Records shown —
━━━━━━━━━━━━━━━━━━━━

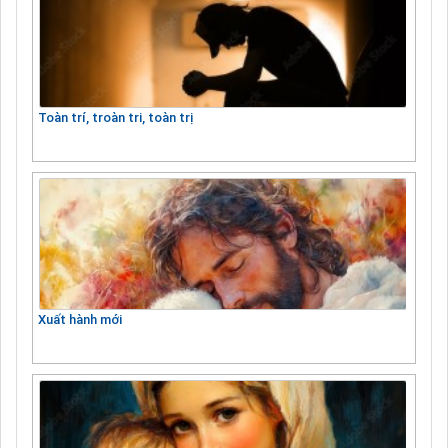
Toàn trí, troàn tri, toàn trị
Xuất hành mới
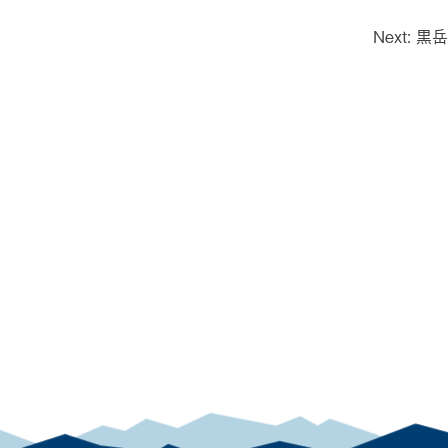
Next:
黒岳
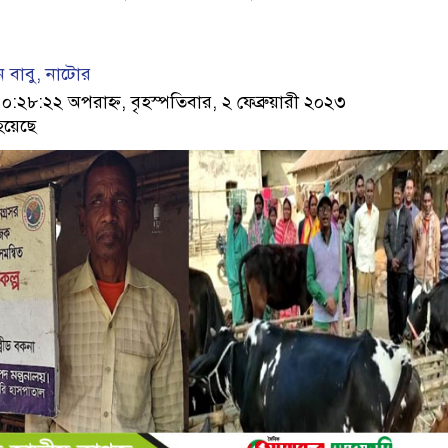
ন বাবু, নাটোর
৮:২২ অপরাহ্ন, বৃহস্পতিবার, ২ ফেব্রুয়ারী ২০২৩
হয়েছে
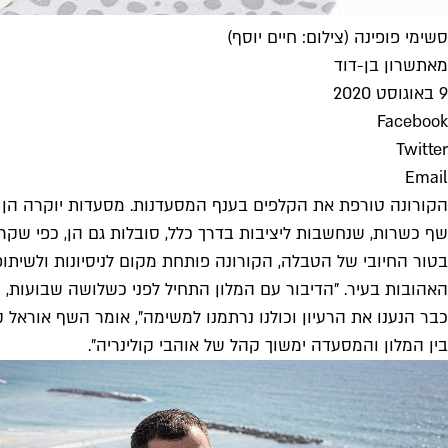
סשימי פופינה (צילום: חיים יוסף)
מאת
שרון בן-דוד
9 באוגוסט 2020
Facebook
Twitter
Email
הקורונה טורפת את הקלפים בענף המסעדנות. מסעדות יוקרה הן 
שף כשרות, שנחשבות ליציבות בדרך כלל, סובלות גם הן, כפי שקרה
בטור החיובי של הטבלה, הקורונה פותחת מקום לניסיונות ולשיתופי
האהובות בעיר. "הדיבור עם המלון התחיל לפני כשלושה שבועות,
כבר הנענו את הרעיון וכולנו נרתמנו למשימה", אומר השף אוראל ק
בין המלון והמסעדה ימשוך קהל של אוהבי קולינריה".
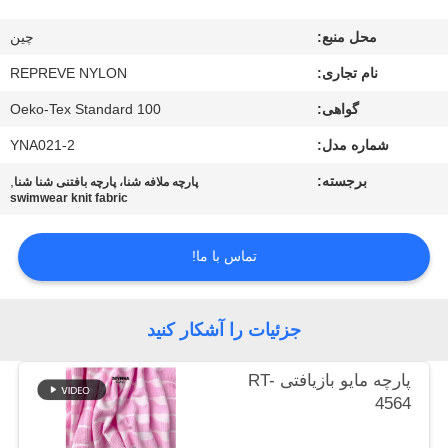
کارخانه
محل منبع:
چين
کنترل
نام تجاری:
REPREVE NYLON
کیفیت
گواهی:
Oeko-Tex Standard 100
شماره مدل:
YNA021-2
با
برجسته:
,
پارچه ملافه شنا، پارچه بافتنی شنا شنا
swimwear knit fabric
ما
تماس
تماس با ما!
بگیرید
جزئیات را آشکار کنید
اخبار
پارچه مایو بازیافتی RT-
موارد
4564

━━━━━━━━━━━━━━━━━━━━

Exercise details — The lines from the one holding "הקורונה טורפת את" to the final line of the entries are to be duplicated exactly, and the pictures are to be left out.

Your response —
הקורונה טורפת את הקלפים בענף המסעדנות. מסעדות יוקרה הן 
שף כשרות, שנחשבות ליציבות בדרך כלל, סובלות גם הן, כפי שקרה
בטור החיובי של הטבלה, הקורונה פותחת מקום לניסיונות ולשיתופי
האהובות בעיר. "הדיבור עם המלון התחיל לפני כשלושה שבועות,
כבר הנענו את הרעיון וכולנו נרתמנו למשימה", אומר השף אוראל ק
בין המלון והמסעדה ימשוך קהל של אוהבי קולינריה".
کارخانه
محل منبع:
چين
کنترل
نام تجاری:
REPREVE NYLON
کیفیت
گواهی:
Oeko-Tex Standard 100
شماره مدل:
YNA021-2
با
برجسته:
,
پارچه ملافه شنا، پارچه بافتنی شنا شنا
swimwear knit fabric
ما
تماس
تماس با ما!
بگیرید
جزئیات را آشکار کنید
اخبار
پارچه مایو بازیافتی RT-
موارد
4564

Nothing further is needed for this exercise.